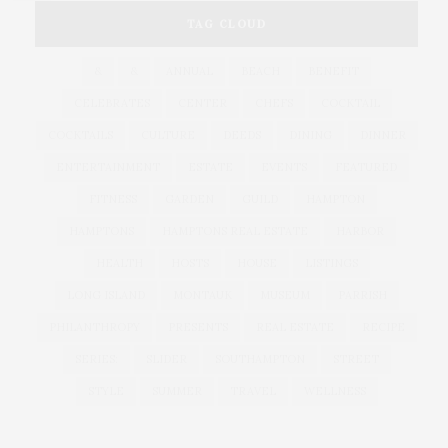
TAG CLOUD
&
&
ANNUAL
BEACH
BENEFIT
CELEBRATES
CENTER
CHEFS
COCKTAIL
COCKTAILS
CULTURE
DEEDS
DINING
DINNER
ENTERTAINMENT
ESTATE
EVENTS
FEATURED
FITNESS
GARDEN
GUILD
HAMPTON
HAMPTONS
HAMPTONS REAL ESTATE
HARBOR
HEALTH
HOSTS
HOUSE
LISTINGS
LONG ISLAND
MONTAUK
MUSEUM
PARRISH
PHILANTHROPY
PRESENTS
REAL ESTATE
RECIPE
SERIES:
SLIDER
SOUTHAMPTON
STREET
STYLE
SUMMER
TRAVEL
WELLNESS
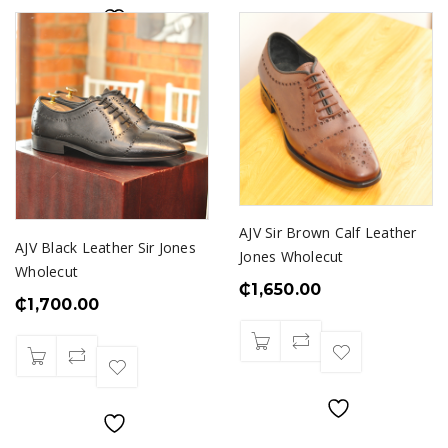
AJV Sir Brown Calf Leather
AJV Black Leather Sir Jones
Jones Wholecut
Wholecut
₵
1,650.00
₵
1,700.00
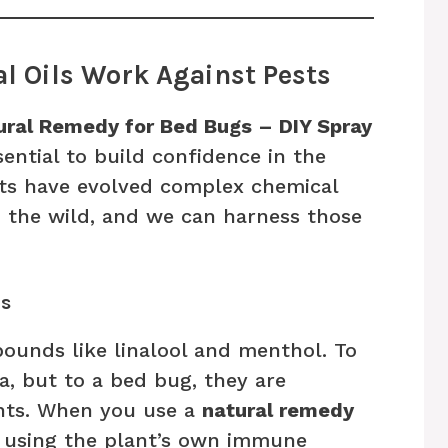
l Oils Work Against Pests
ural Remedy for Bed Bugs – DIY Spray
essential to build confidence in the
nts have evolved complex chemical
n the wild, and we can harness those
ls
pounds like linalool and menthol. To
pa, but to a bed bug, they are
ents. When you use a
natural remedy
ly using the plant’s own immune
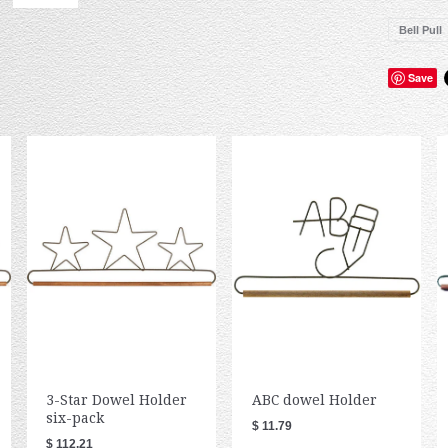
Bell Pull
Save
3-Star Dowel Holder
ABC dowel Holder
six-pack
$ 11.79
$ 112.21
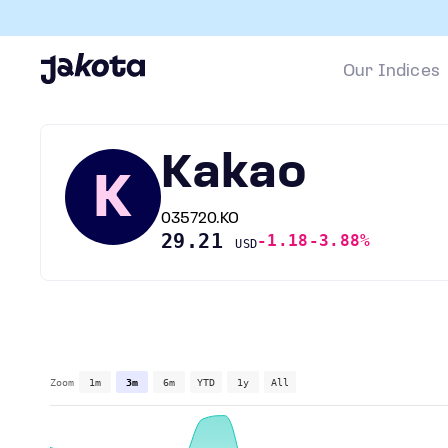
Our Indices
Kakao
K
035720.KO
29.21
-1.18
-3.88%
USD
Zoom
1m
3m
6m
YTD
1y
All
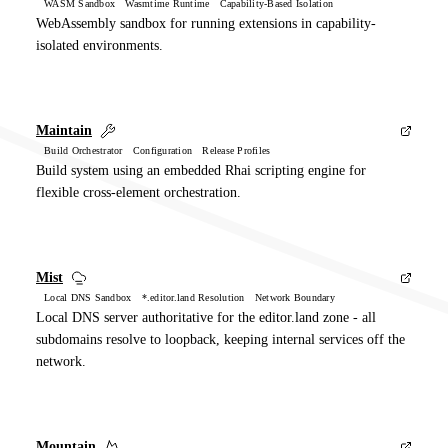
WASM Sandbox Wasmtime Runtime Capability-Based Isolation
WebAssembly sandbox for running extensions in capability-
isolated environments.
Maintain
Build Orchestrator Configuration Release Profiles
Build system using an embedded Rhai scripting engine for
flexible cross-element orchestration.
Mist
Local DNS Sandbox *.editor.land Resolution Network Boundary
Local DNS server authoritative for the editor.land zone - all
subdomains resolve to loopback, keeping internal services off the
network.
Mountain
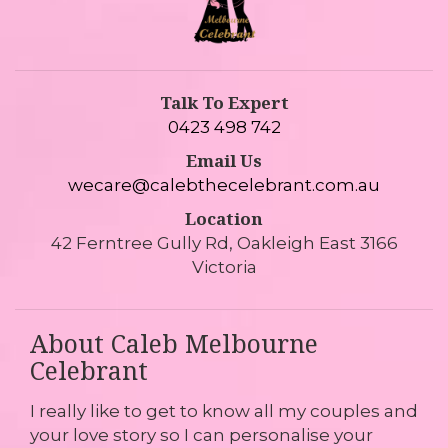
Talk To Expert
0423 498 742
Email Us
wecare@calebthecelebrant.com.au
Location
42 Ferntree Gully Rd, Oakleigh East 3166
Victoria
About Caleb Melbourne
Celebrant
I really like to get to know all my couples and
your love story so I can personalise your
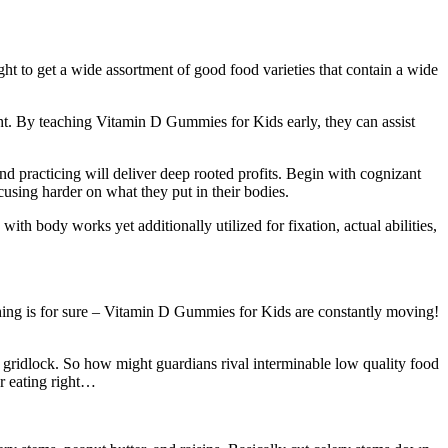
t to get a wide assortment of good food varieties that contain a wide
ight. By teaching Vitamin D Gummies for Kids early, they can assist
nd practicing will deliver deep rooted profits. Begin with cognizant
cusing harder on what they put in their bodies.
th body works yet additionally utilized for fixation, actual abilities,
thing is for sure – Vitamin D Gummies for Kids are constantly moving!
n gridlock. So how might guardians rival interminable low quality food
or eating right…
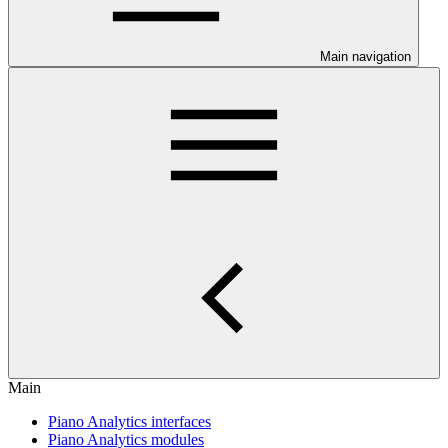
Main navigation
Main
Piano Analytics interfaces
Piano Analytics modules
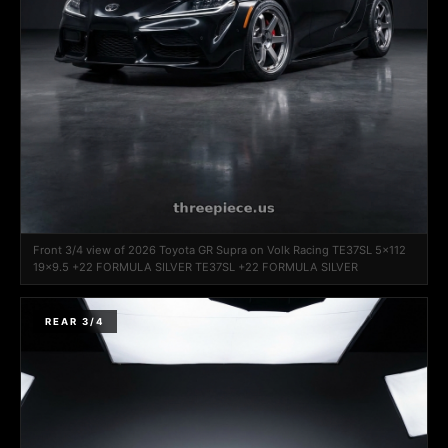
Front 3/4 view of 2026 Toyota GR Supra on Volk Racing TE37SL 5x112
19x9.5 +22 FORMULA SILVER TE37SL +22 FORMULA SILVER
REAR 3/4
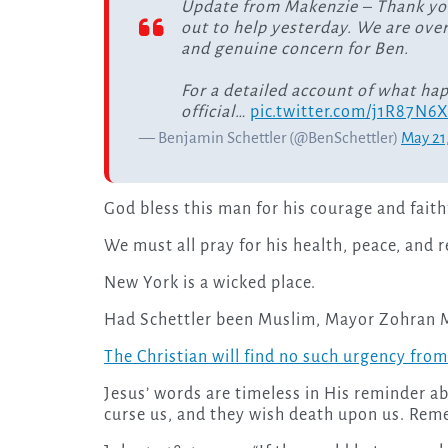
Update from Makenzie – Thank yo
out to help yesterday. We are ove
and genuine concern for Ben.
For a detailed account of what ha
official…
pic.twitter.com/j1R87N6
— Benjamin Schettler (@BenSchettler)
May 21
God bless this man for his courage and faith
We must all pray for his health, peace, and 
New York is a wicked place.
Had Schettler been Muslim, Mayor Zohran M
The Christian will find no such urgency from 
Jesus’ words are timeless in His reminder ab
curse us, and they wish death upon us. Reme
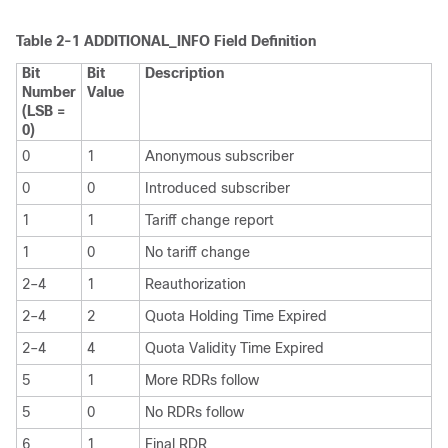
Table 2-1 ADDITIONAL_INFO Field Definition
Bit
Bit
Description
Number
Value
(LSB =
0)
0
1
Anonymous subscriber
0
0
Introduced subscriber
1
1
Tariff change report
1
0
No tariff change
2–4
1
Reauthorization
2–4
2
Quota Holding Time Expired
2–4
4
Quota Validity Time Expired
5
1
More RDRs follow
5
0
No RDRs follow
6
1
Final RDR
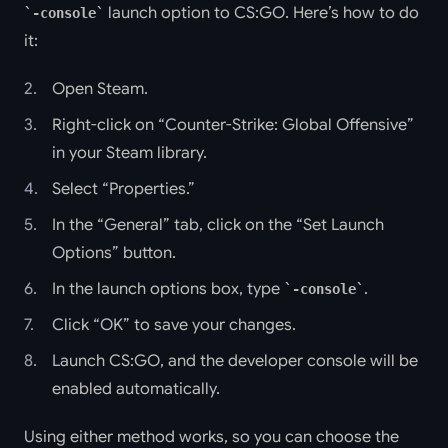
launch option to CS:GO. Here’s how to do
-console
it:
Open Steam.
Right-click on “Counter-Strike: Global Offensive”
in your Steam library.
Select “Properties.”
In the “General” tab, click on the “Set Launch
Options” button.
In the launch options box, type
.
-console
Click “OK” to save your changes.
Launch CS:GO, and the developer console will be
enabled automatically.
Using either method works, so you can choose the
·····
When copying from the data above, print only the lines from the line containing "SOUTHAMPTON" to the line containing "your love story so I can personalise your", exactly, and leave the pictures out.

# RESULT OF THE EXERCISE:
SOUTHAMPTON
STREET
STYLE
SUMMER
TRAVEL
WELLNESS
AJV Sir Brown Calf Leather
AJV Black Leather Sir Jones
Jones Wholecut
Wholecut
₵
1,650.00
₵
1,700.00
l Oils Work Against Pests
ural Remedy for Bed Bugs – DIY Spray
essential to build confidence in the
nts have evolved complex chemical
n the wild, and we can harness those
ls
pounds like linalool and menthol. To
pa, but to a bed bug, they are
ents. When you use a
natural remedy
ly using the plant’s own immune
Bell Pull
Save
3-Star Dowel Holder
ABC dowel Holder
six-pack
$ 11.79
$ 112.21
Our Indices
Kakao
K
035720.KO
29.21
-1.18
-3.88%
USD
Zoom
1m
3m
6m
YTD
1y
All
WASM Sandbox Wasmtime Runtime Capability-Based Isolation
WebAssembly sandbox for running extensions in capability-
isolated environments.
Maintain
Build Orchestrator Configuration Release Profiles
Build system using an embedded Rhai scripting engine for
flexible cross-element orchestration.
Mist
Local DNS Sandbox *.editor.land Resolution Network Boundary
Local DNS server authoritative for the editor.land zone - all
subdomains resolve to loopback, keeping internal services off the
network.
Mountain
Talk To Expert
0423 498 742
Email Us
wecare@calebthecelebrant.com.au
Location
42 Ferntree Gully Rd, Oakleigh East 3166
Victoria
About Caleb Melbourne
Celebrant
I really like to get to know all my couples and
your love story so I can personalise your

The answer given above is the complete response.